Pingar Announces Chinese Search Platform
Ministers Tim Groser and Pansy Wong on-hand to celebrate closer collaboration between Hong Kong and NZ

Hong Kong, 29 March 2010 - Pingar, the Tauranga-based tech company that has developed the next generation ‘intelligent’ search engine, announced today in Hong Kong that it is creating a Chinese-language version of the Pingar search platform.

The announcement came as part of a program to mark today’s signing of the Closer Economic Partnership (CEP) between Hong Kong and New Zealand. New Zealand’s Minister of Trade Tim Groser and Minister for Ethnic Affairs Pansy Wong are touring Hong Kong to assess how firms in the region can work together under the new CEP.

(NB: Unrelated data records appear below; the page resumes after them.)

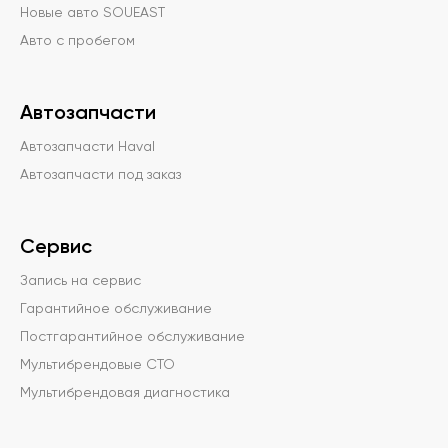
Новые авто SOUEAST
Авто с пробегом
Автозапчасти
Автозапчасти Haval
Автозапчасти под заказ
Сервис
Запись на сервис
Гарантийное обслуживание
Постгарантийное обслуживание
Мультибрендовые СТО
Мультибрендовая диагностика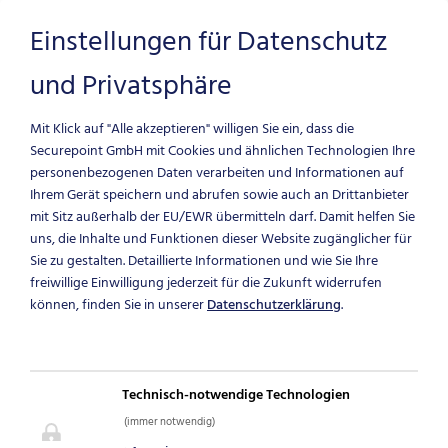
Einstellungen für Datenschutz
und Privatsphäre
Zum Hauptinhalt springen
Mit Klick auf "Alle akzeptieren" willigen Sie ein, dass die
Securepoint GmbH mit Cookies und ähnlichen Technologien Ihre
personenbezogenen Daten verarbeiten und Informationen auf
Ihrem Gerät speichern und abrufen sowie auch an Drittanbieter
E-MAIL-
mit Sitz außerhalb der EU/EWR übermitteln darf.
Damit helfen Sie
uns, die Inhalte und Funktionen dieser Website zugänglicher für
Sie zu gestalten. Detaillierte Informationen und wie Sie Ihre
ARCHIVIERUNG
freiwillige Einwilligung jederzeit für die Zukunft widerrufen
können, finden Sie in unserer
Datenschutzerklärung
.
MIT UMA NG
Revisionssichere E-Mail-
Technisch-notwendige Technologien
Archivierung nach GoBD
(immer notwendig)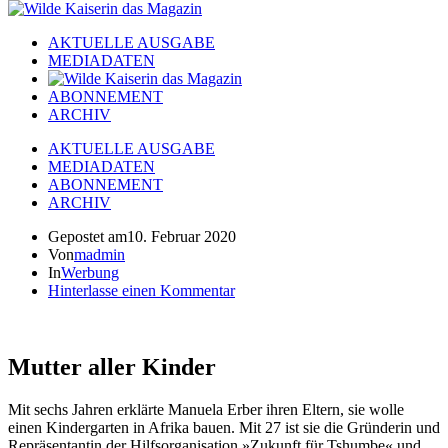
AKTUELLE AUSGABE
MEDIADATEN
ABONNEMENT
ARCHIV
AKTUELLE AUSGABE
MEDIADATEN
ABONNEMENT
ARCHIV
Gepostet am
10. Februar 2020
Von
madmin
In
Werbung
Hinterlasse einen Kommentar
Mutter aller Kinder
Mit sechs Jahren erklärte Manuela Erber ihren Eltern, sie wolle
einen Kindergarten in Afrika bauen. Mit 27 ist sie die Gründerin und
Repräsentantin der Hilfsorganisation »Zukunft für Tshumbe« und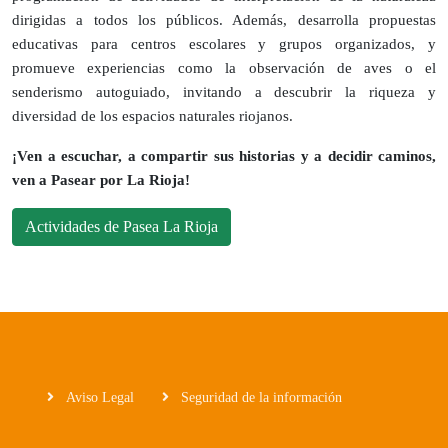
dirigidas a todos los públicos. Además, desarrolla propuestas
educativas para centros escolares y grupos organizados, y
promueve experiencias como la observación de aves o el
senderismo autoguiado, invitando a descubrir la riqueza y
diversidad de los espacios naturales riojanos.
¡Ven a escuchar, a compartir sus historias y a decidir caminos,
ven a Pasear por La Rioja!
Actividades de Pasea La Rioja
Aviso Legal
Seguridad de la información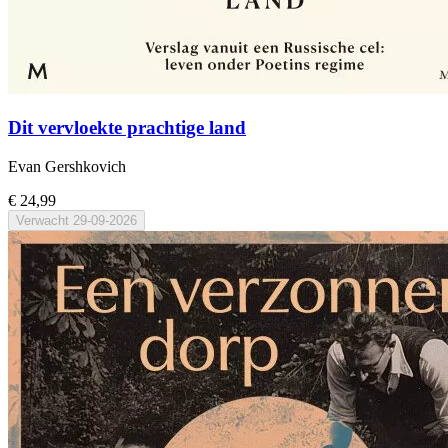
Dit vervloekte prachtige land
Evan Gershkovich
€ 24,99
Verwacht
29-09-2026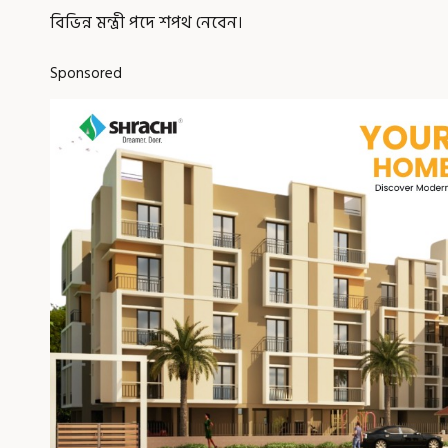
বিভিন্ন মন্ত্রী পদে শপথ নেবেন।
Sponsored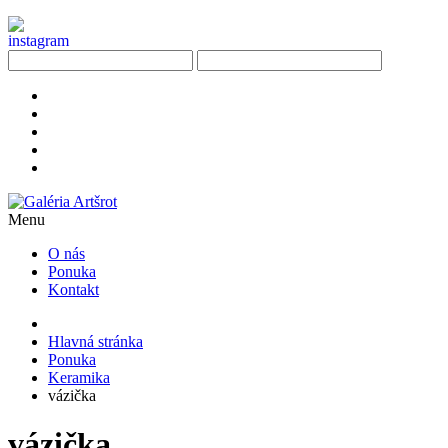
Menu
O nás
Ponuka
Kontakt
Hlavná stránka
Ponuka
Keramika
vázička
vázička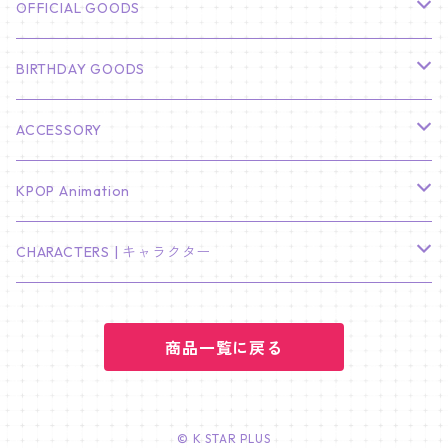
CHA EUN WOO
BTS
カレンダー
OFFICIAL GOODS
HYUNBIN
JIN
壁掛けカレンダー
SEVENTEEN
フォトカードセット(60枚入り)
LIGHT STICK
BIRTHDAY GOODS
KIM SOO HYUN
J-HOPE
ミニ壁掛けカレンダー
S.COUPS
Light Stick Pouch
Stray Kids
韓国語単語カード
BT21
01/01 WINTER
ACCESSORY
LEE JONG SUK
RM
卓上カレンダー
ジョンハン
バンチャン
TXT
プレミアム写真集
Stray Kids
01/16 SEUNGKWAN
PIERCE
KPOP Animation
LEE JOON GI
SUGA
ミニ卓上カレンダー
ジョシュア
リノ
ヨンジュン
MANIAC ENCORE
ENHYPEN
ステッカー&粘着メモ紙セット
SKZOO
02/01 DOYOUNG
EARRING
KPop Demon Hunters
CHARACTERS | キャラクター
NAM JOO HYUK
JIMIN
ジュン
チャンビン
スビン
PILOT : FOR ★★★★★
HEESEUNG
"SKZ TOY WORLD"
ASTRO
パノラマポスター
NewJeans
02/01 JIHYO
NECKLACE
ハローキティ｜Hello kitty
PARK BO GUM
商品一覧に戻る
V
ホシ
スンミン
ボムギュ
5-STAR Seoul Special
JAY
SKZ'S MAGIC SCHOOL
MJ
NewJeans
キャンバスフレーム
LE SSERAFIM
02/03 REI
BRACELET
マイメロディ My Melody
PARK SEO JUN
JUNGKOOK
ウォヌ
ハン
テヒョン
"SKZ TOY WORLD"
JAKE
JINJIN
ミンジ
A2 Size (42 × 59.4 cm)
FLAME RISES
LE SSERAFIM
人生4カットフォト
IVE
02/05 TAEHYUN
RING
© K STAR PLUS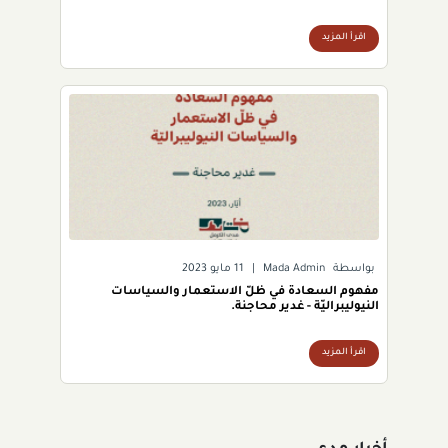
اقرأ المزيد
بواسطة
Mada Admin
|
11 مايو 2023
مفهوم السعادة في ظلّ الاستعمار والسياسات
النيوليبراليّة - غدير محاجنة.
اقرأ المزيد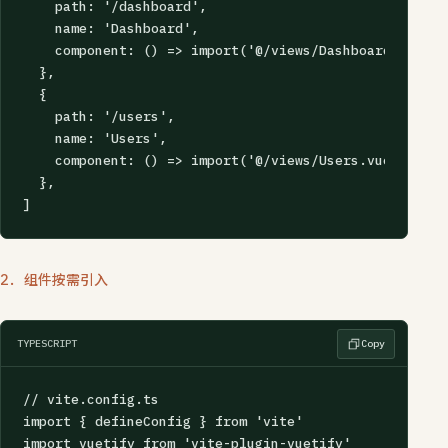
    path: '/dashboard',

    name: 'Dashboard',

    component: () => import('@/views/Dashboard.vue'),

  },

  {

    path: '/users',

    name: 'Users',

    component: () => import('@/views/Users.vue'),

  },

]
2. 组件按需引入
TYPESCRIPT
Copy
// vite.config.ts

import { defineConfig } from 'vite'

import vuetify from 'vite-plugin-vuetify'
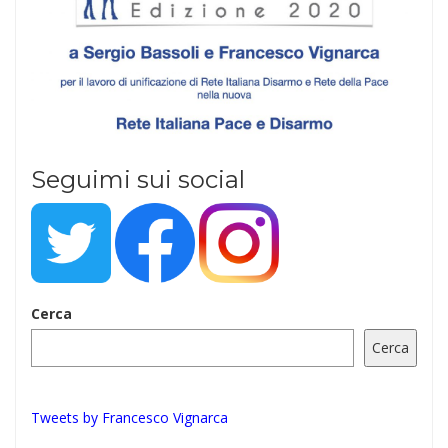
Seguimi sui social
Cerca
Cerca
Tweets by Francesco Vignarca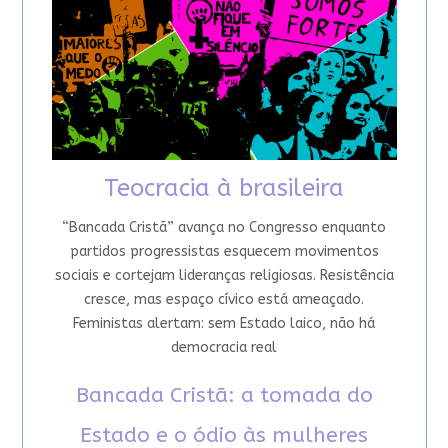
Teocracia à brasileira
“Bancada Cristã” avança no Congresso enquanto
partidos progressistas esquecem movimentos
sociais e cortejam lideranças religiosas. Resistência
cresce, mas espaço cívico está ameaçado.
Feministas alertam: sem Estado laico, não há
democracia real
Bancada Cristã: a tomada do
Estado e o ódio às mulheres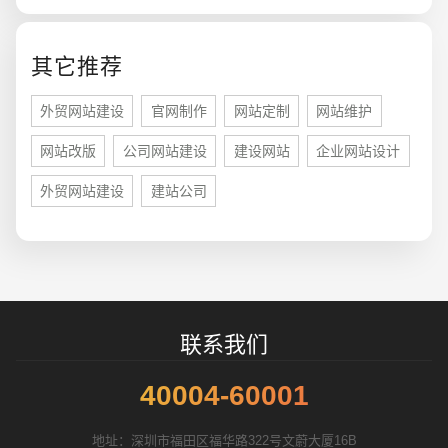
您的预算
1万-3万
3万-5万
5万-8万
其它推荐
外贸网站建设
官网制作
网站定制
网站维护
网站改版
公司网站建设
建设网站
企业网站设计
招标项目
外贸网站建设
建站公司
联系我们
40004-60001
地址：深圳市福田区福华路322号文蔚大厦16B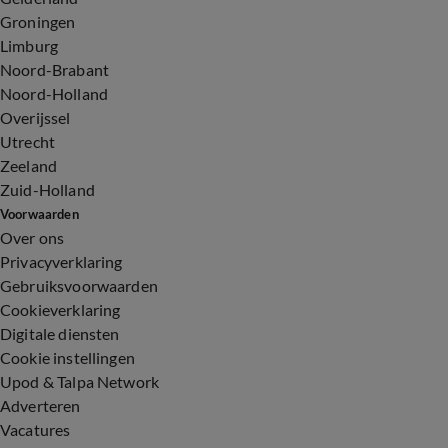
Groningen
Limburg
Noord-Brabant
Noord-Holland
Overijssel
Utrecht
Zeeland
Zuid-Holland
Voorwaarden
Over ons
Privacyverklaring
Gebruiksvoorwaarden
Cookieverklaring
Digitale diensten
Cookie instellingen
Upod & Talpa Network
Adverteren
Vacatures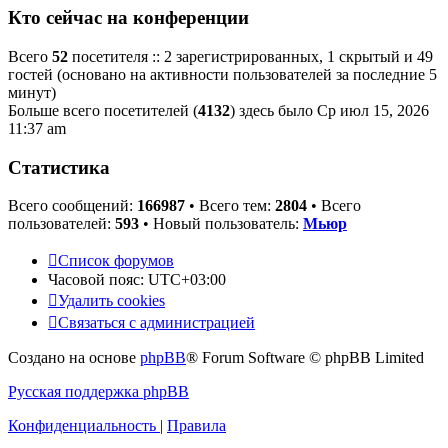
Кто сейчас на конференции
Всего
52
посетителя :: 2 зарегистрированных, 1 скрытый и 49
гостей (основано на активности пользователей за последние 5
минут)
Больше всего посетителей (
4132
) здесь было Ср июл 15, 2026
11:37 am
Статистика
Всего сообщений:
166987
• Всего тем:
2804
• Всего
пользователей:
593
• Новый пользователь:
Мьюр
Список форумов
Часовой пояс:
UTC+03:00
Удалить cookies
Связаться с администрацией
Создано на основе
phpBB
® Forum Software © phpBB Limited
Русская поддержка phpBB
Конфиденциальность
|
Правила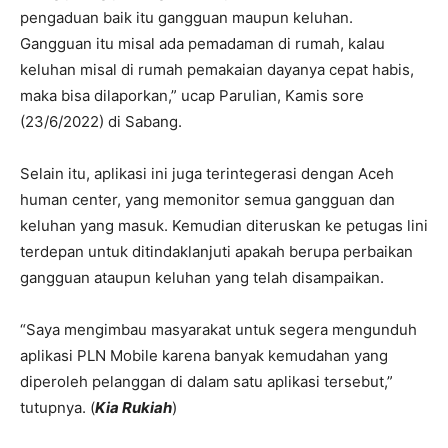
pengaduan baik itu gangguan maupun keluhan.
Gangguan itu misal ada pemadaman di rumah, kalau
keluhan misal di rumah pemakaian dayanya cepat habis,
maka bisa dilaporkan,” ucap Parulian, Kamis sore
(23/6/2022) di Sabang.
Selain itu, aplikasi ini juga terintegerasi dengan Aceh
human center, yang memonitor semua gangguan dan
keluhan yang masuk. Kemudian diteruskan ke petugas lini
terdepan untuk ditindaklanjuti apakah berupa perbaikan
gangguan ataupun keluhan yang telah disampaikan.
“Saya mengimbau masyarakat untuk segera mengunduh
aplikasi PLN Mobile karena banyak kemudahan yang
diperoleh pelanggan di dalam satu aplikasi tersebut,”
tutupnya. (
Kia Rukiah
)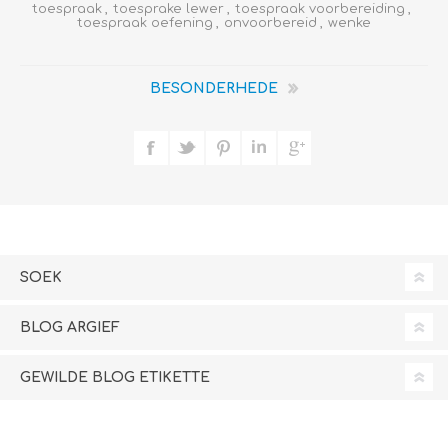
toespraak
,
toesprake lewer
,
toespraak voorbereiding
,
toespraak oefening
,
onvoorbereid
,
wenke
BESONDERHEDE
SOEK
BLOG ARGIEF
GEWILDE BLOG ETIKETTE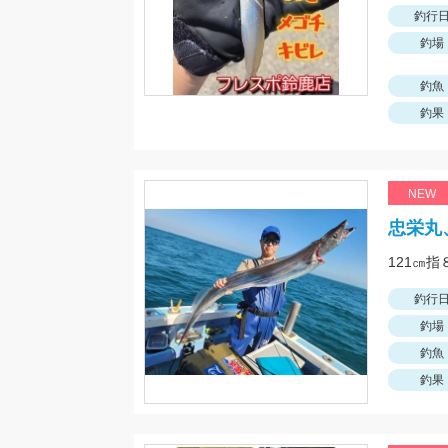
釣行
釣場
釣魚
釣果
NEW
忠栄丸
121㎝
釣行
釣場
釣魚
釣果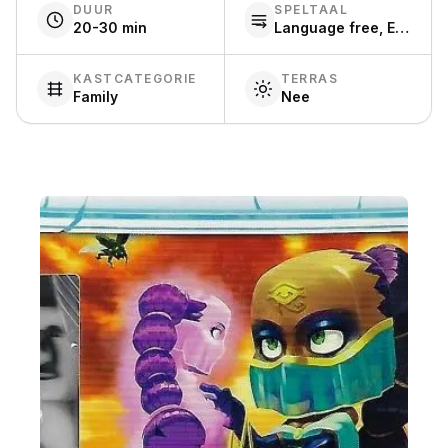
DUUR
SPELTAAL
20-30 min
Language free, English
KASTCATEGORIE
TERRAS
Family
Nee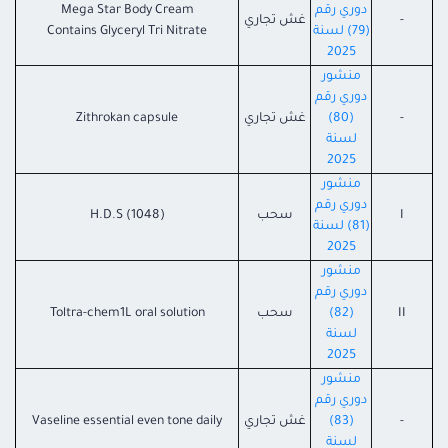
دوري رقم
Mega Star Body Cream
-
غش تجاري
(79) لسنة
Contains Glyceryl Tri Nitrate
2025
منشور
دوري رقم
-
(80)
غش تجاري
Zithrokan capsule
لسنة
2025
منشور
دوري رقم
I
سحب
H.D.S (1048)
(81) لسنة
2025
منشور
دوري رقم
II
(82)
سحب
Toltra-chem1L oral solution
لسنة
2025
منشور
دوري رقم
-
(83)
غش تجاري
Vaseline essential even tone daily
لسنة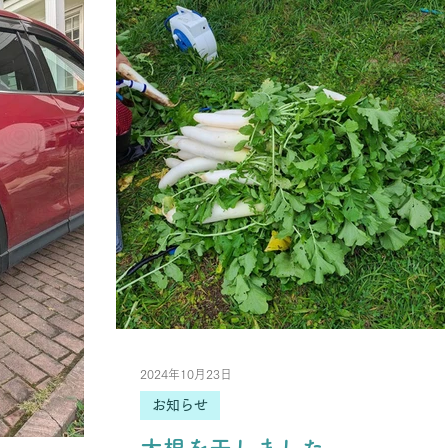
2024年10月23日
お知らせ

The ministers visited Pingar’s offices at the Hong Kong Science and Innovation Park, which opened in early 2009. Pingar has partnered with Hong Kong’s Compose Systems, a major developer of print publishing solutions, to build its Asian operations.

Says Pingar’s CEO and co-founder Peter Wren-Hilton, “We’re excited by the welcome we’ve received in Asia. Through workings with our Hong Kong partners we’ve identified key clients and demand for a Chinese version of the Pingar product. As such, we’re developing versions of the platform in both simplified and traditional Chinese, which is a major step for Pingar.”

Wren-Hilton added, “We look forward to realising what this market and the healthy trading relationship supported by the CEP have to offer. Asia has become a major focus for Pingar.”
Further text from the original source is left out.